VANCOUVER -- Childcare centres are stepping up to offer support for essential service workers in B.C. during the pandemic.

The province has asked for frontline workers to get priority access to child care, in particular those in fields such as health care, social services and emergency response.

While some centres are already matching children up with spaces, others are waiting to hear if they’ll be able to help.

Ohana Childcare owner and operator Angela Lam told CTV News Vancouver they received a call from Fraser Health last week, asking if they would provide spaces for essential workers. Lam said they agreed, and are eager to help.

“If we can help them out in any way we can, we definitely want to offer that service to them,” Lam said.

Ohana is an occasional childcare centre, which offers flexible care arrangements where parents pay a monthly membership and pick the times they need. Lam’s fellow owner and operator Poonam Chhabra said most of their families have chosen to keep their kids home, so things have been pretty quiet. They have been creating live Instagram videos featuring circle time, crafts and stories to keep connected with kids, and now Chhabra said they’re hoping to help support front line workers in their roles.

“They’re out there fighting for our community. We just want to create a safe space that they can send their children while they’re working and they can feel kind of at ease about where their children are,” Chhabra said.

Ohana is now waiting to hear back on referrals, and they’re also waiting to find out whether their centre will qualify for the temporary emergency funding being offered by the province. Licensed providers that stay open are eligible for additional funding at a rate of seven times their average government funding (the Child Care Operating Funding, or CCOF).

However, Lam said because Ohana is an occasional centre, it doesn’t qualify for CCOF.

“Helping out and opening up our centre was no question,” Lam said, but added they’re hoping not to go into more debt. She said they just want "that same support from the ministry as all other centres are.”

The YMCA of Greater Vancouver’s vice-president of children and youth services, Cathy Poole, said they have several spaces available in their programs, mostly because parents who are able to do so have kept their children home.

“They’re not paying any childcare fees, but they’re retaining their space, which enables us to offer the essential service workers’ children care,” Poole said. “That’s definitely freeing up the majority of the spaces. For the YMCA, we probably would have had a few, maybe one or two, at each program if families weren’t doing this, but this is definitely helping us be able to offer more care.”

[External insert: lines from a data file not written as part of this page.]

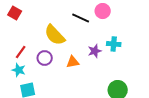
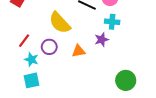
cyan cross: (114, 44) -> (112, 22), moved
cyan star: (19, 70) -> (31, 59), moved

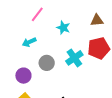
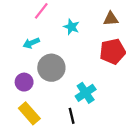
cyan cross: (74, 58) -> (86, 93), moved
gray circle: (47, 63) -> (51, 68), size x1.5

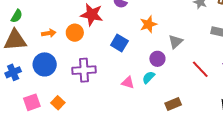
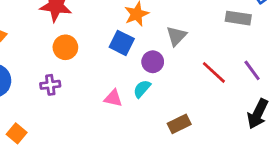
orange circle: (75, 33) -> (65, 47), moved
blue square: (119, 43) -> (122, 43), moved
purple cross: (84, 70) -> (50, 85), size x0.6

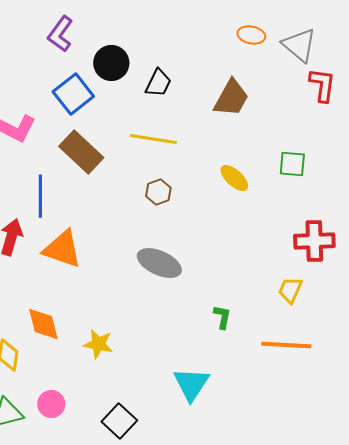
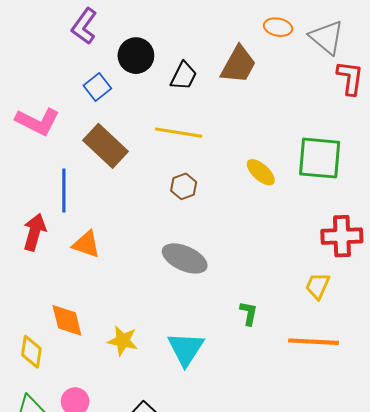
blue square: (73, 94) -> (97, 87), size x0.7
brown trapezoid: (231, 98) -> (238, 65), moved
green square: (292, 164) -> (320, 158), size x1.6
orange triangle: (62, 249) -> (86, 244), size x0.7
cyan triangle: (191, 384) -> (186, 349), moved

In Vancouver, the Westcoast Child Care Resource Centre is acting as the central point for referrals for temporary childcare for essential service workers. Parents who are eligible can fill out an online form to receive information on available spaces.

Poole said over the weekend, they registered about 19 children of essential service workers and still have several more emails awaiting a response.

“Families do have the option too of just reaching out to us directly,” Poole said. “In that situation, we just again give them the registration form. We do ask if they’re an essential service worker, and then go from there.”

The government is working on setting up a provincial reporting process so they can let parents know which providers are open and what can kind of space they’re offering for children of essential workers.